4. is able to function in multi-disciplinary teams.
5. is able to communicate ideas effectively in graphical, oral and in written media.
6. understands the professional responsibility of an engineer and how engineering solutions impact safety, economics, ethics, politics, and societal and cultural issues
7. understands the need for life long learning to keep abreast of current practice.
8. is able to use state of the art computational hardware and software for analysis, design and documentation (techniques, skills, and modern engineering tools necessary for engineering practice).

Outcomes Specific To Electrical Engineering

Students graduating from the electrical engineering program should demonstrate:

(A) a knowledge of mathematics and basic sciences necessary for the analysis and design of electrical and electronic circuits and systems;

(B) an understanding of the principles of electrical circuits and electronics, and analysis, synthesis, and experimental techniques for both analog and digital electronic circuits;

(C) an understanding of the applications of electrical engineering principles in systems for communications, controls, and computation;

(D) an ability to create and use software both as an analysis and design tool, and as part of systems containing hardware and software;

(E) depth of knowledge beyond the basic level in one or more specific electrical engineering topics elected by the student;

(F) the ability to use their engineering knowledge to successfully complete design projects of substantial complexity.

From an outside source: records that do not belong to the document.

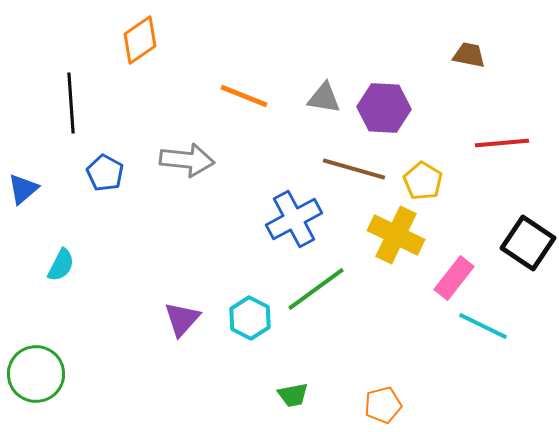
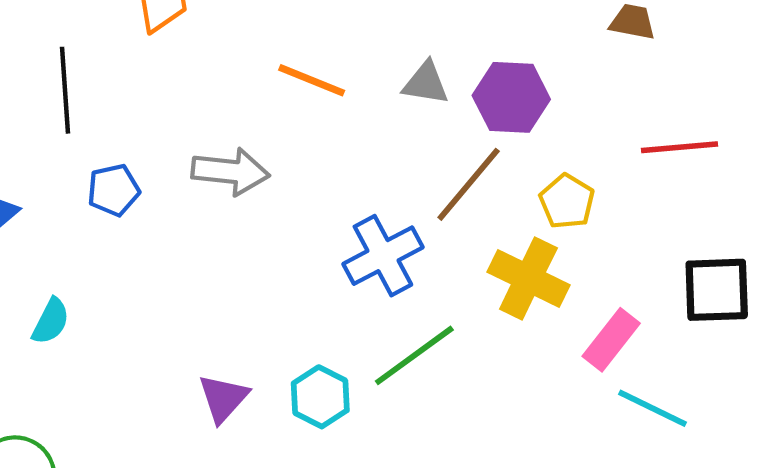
brown line: (354, 169) -> (469, 184), turned -66
blue pentagon: (105, 173) -> (113, 190), turned 30
black square: (528, 243) -> (717, 290), turned -36

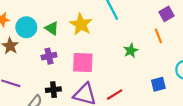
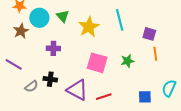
purple square: (166, 14) -> (149, 34), moved, turned 32
green triangle: (52, 28) -> (63, 16), moved
pink square: (83, 63) -> (97, 63), moved

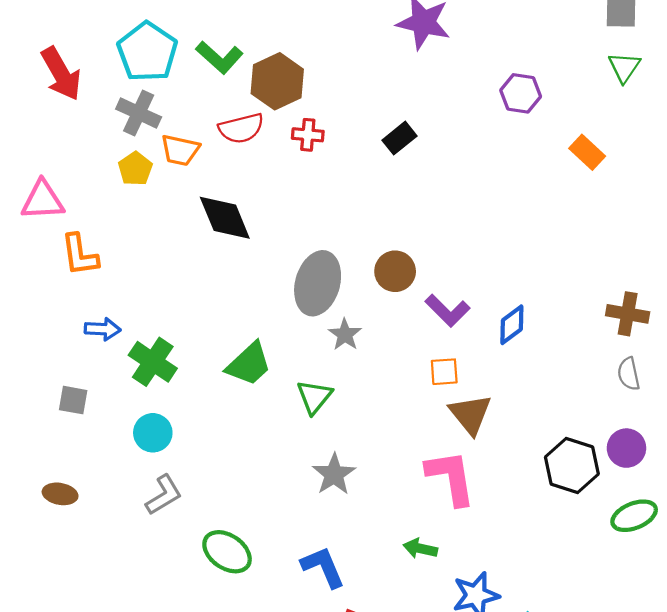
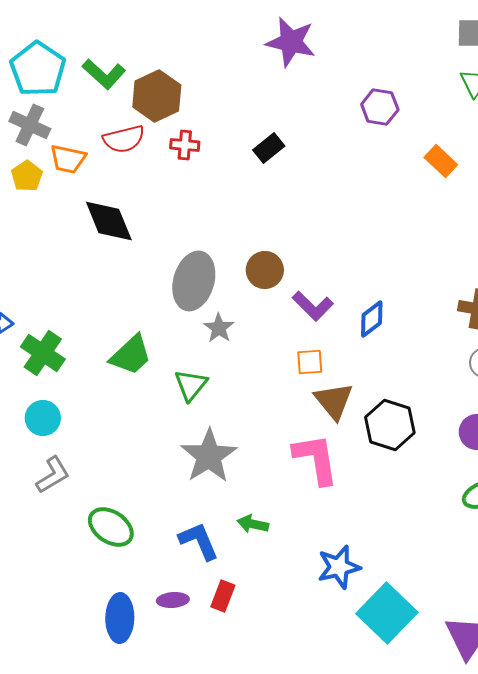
black hexagon: (572, 466) -> (390, 425), moved
gray star: (334, 474) -> (209, 456), size x1.4
green arrow: (420, 548) -> (253, 524), moved

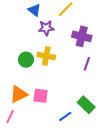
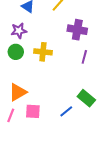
purple star: (46, 28) -> (19, 31), moved
green circle: (26, 60) -> (16, 52), moved
pink square: (41, 96) -> (33, 111), moved

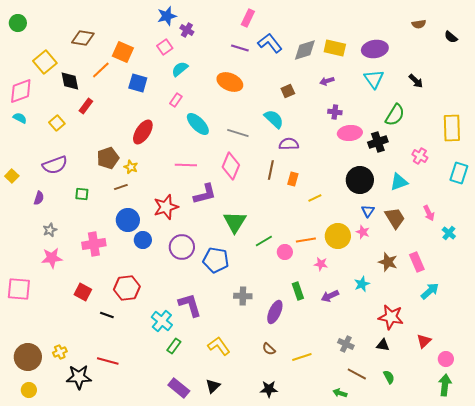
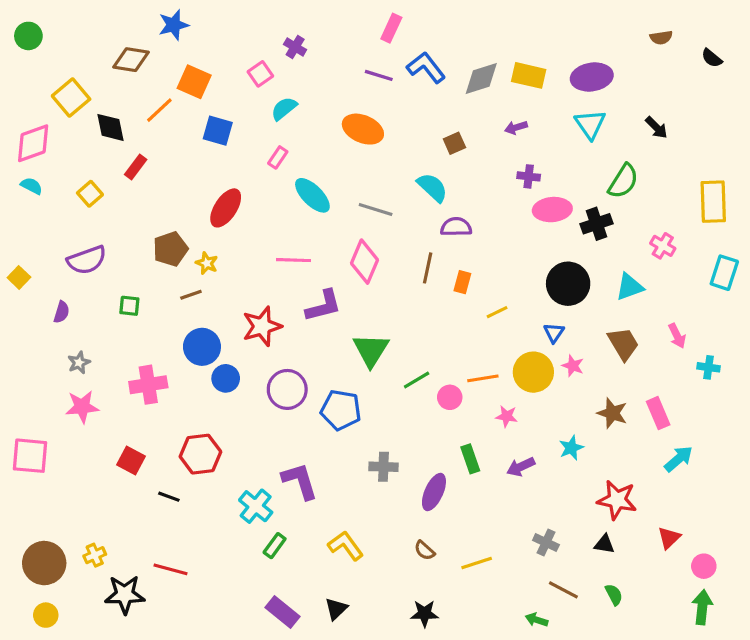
blue star: (167, 16) -> (174, 25), moved
blue triangle: (368, 211) -> (554, 333), moved
cyan cross: (449, 233) -> (709, 367), turned -32

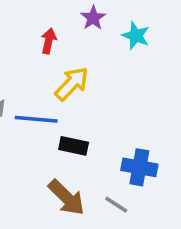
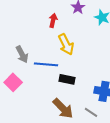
yellow arrow: (72, 84) -> (66, 44), turned 110

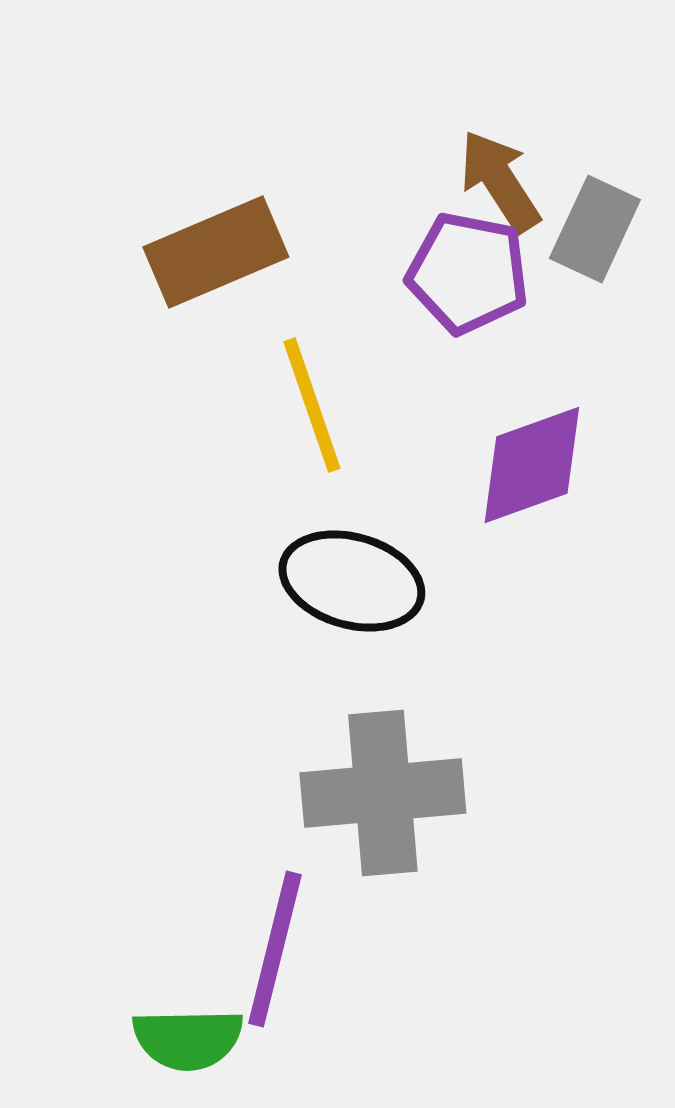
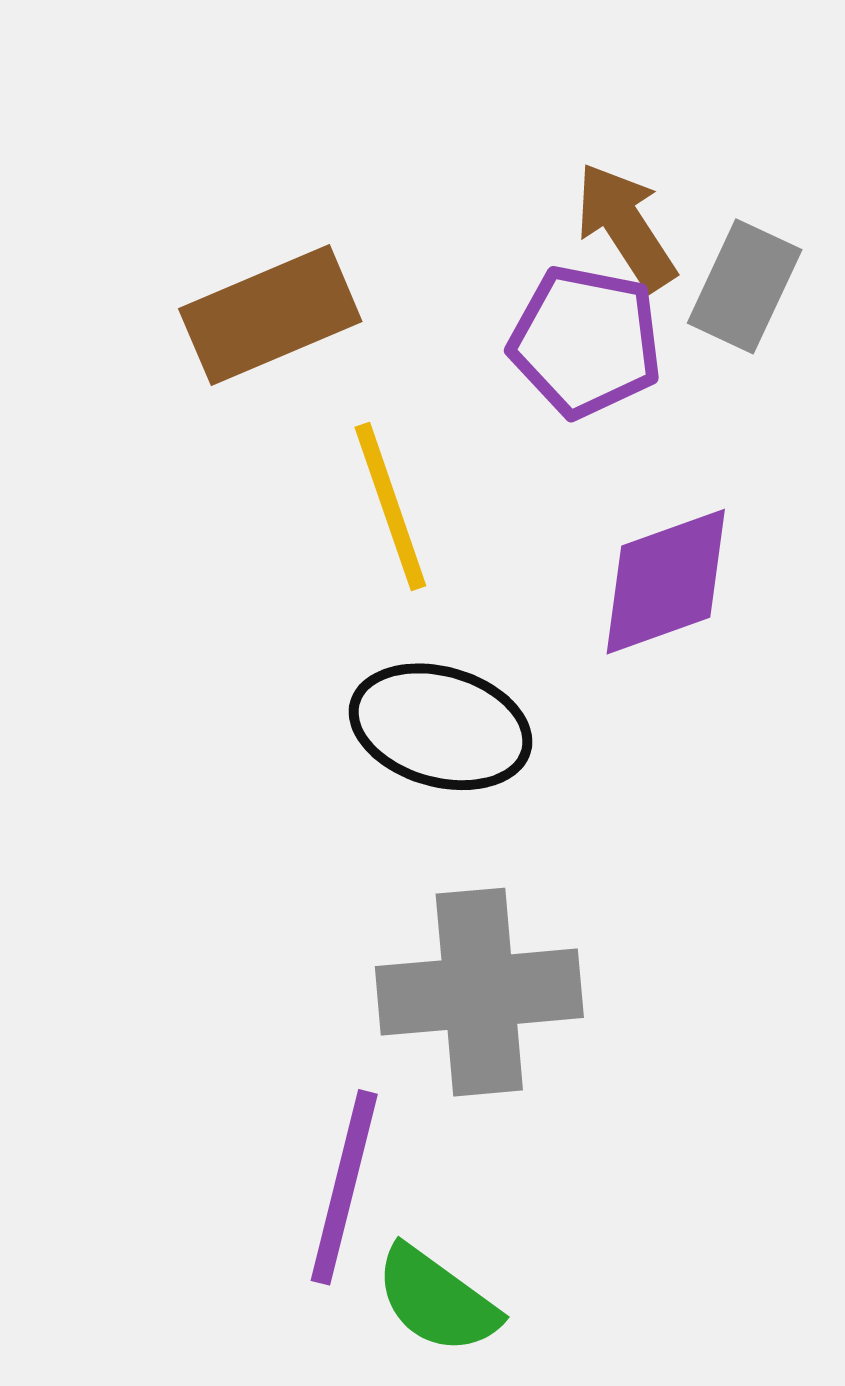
green semicircle: (188, 1039) -> (437, 1300), moved, turned 37

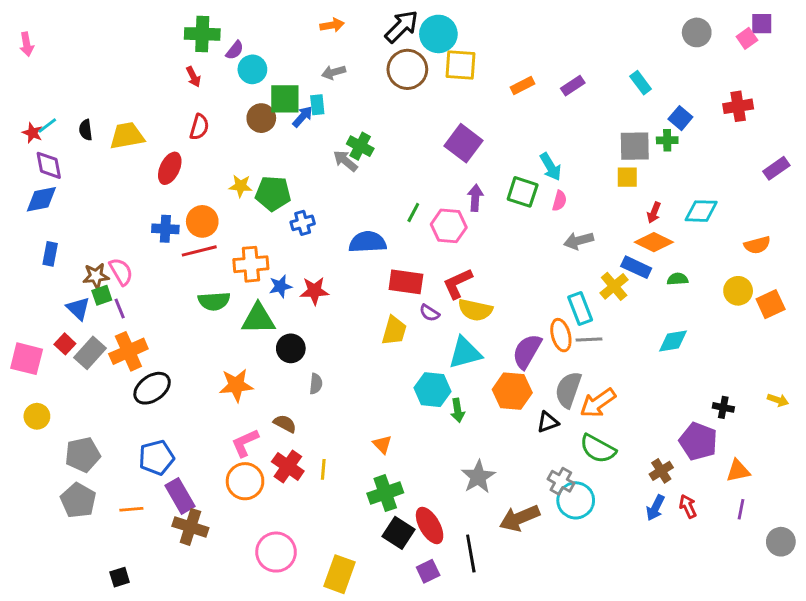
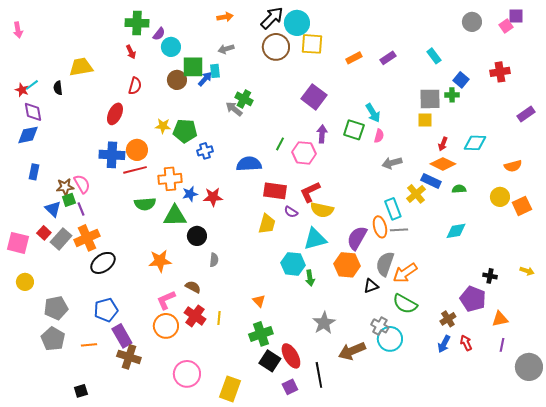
yellow trapezoid: (127, 136) -> (81, 67), moved
blue cross: (165, 229) -> (112, 155), size x1.4
gray circle: (781, 542) -> (529, 367), size x1.4

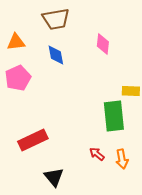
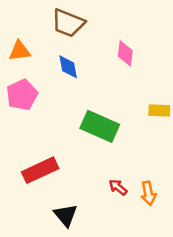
brown trapezoid: (56, 19) -> (68, 23), turned 32
green rectangle: (114, 116) -> (100, 126), moved, turned -60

More specifically, students should demonstrate:

(A1) knowledge of differential and integral calculus;

(A2) knowledge of probability and statistics;

(A3) knowledge of vector analysis and complex variables;

(A4) knowledge of transform techniques;

(A5) knowledge of basic linear algebra and discrete mathematics;

(A6) an ability to apply the above techniques to engineering problems.

(B1) familiarity with linear circuit theory and analysis techniques in both the time and frequency domains;

(B2) familiarity with the analysis and synthesis of combinational and sequential logic circuits, at both the gate level and functional block level;

(B3) familiarity with analog electronics, including knowledge of basic discrete and integrated circuits for rectification, amplification, filtering, switching, and signal generation;

(B4) familiarity with the principles of solid state devices and the theory and applications of electromagnetics in electrical engineering;

(B5) an understanding of the practical limitations of digital and analog circuits, familiarity with laboratory measurement techniques, and the ability to experimentally demonstrate digital and analog circuit performance.

(C1) knowledge of basic communications systems principles, including both analog and digital modulation techniques;

(C2) knowledge of control systems principles, including system modeling, feedback, and stability;

(C3) knowledge of microprocessor systems including internal architecture, programming and interfacing.

(D1) familiarity with digital design tools, including an ability to analyze and synthesize digital circuits using hardware description languages;

(D2) familiarity with analog circuit simulation tools, and their use in verifying and optimizing complex electronic circuits;

(D3) familiarity with at least one high level programming language, one assembly language, and one mathematical software package.

(E1) knowledge of at least one specialization area within electrical engineering that goes beyond the basic skills expected of all electrical engineering students.

(F1) successful completion of multiple design projects that incorporate material from more than one course or technical area, including open-ended projects that have a variety of possible solutions.

(F2) successful completion of a capstone design project that incorporates material from several areas of electrical engineering, involves significant analysis and synthesis of electronic circuits and shows an ability to exercise engineering judgment both independently and as part of a team.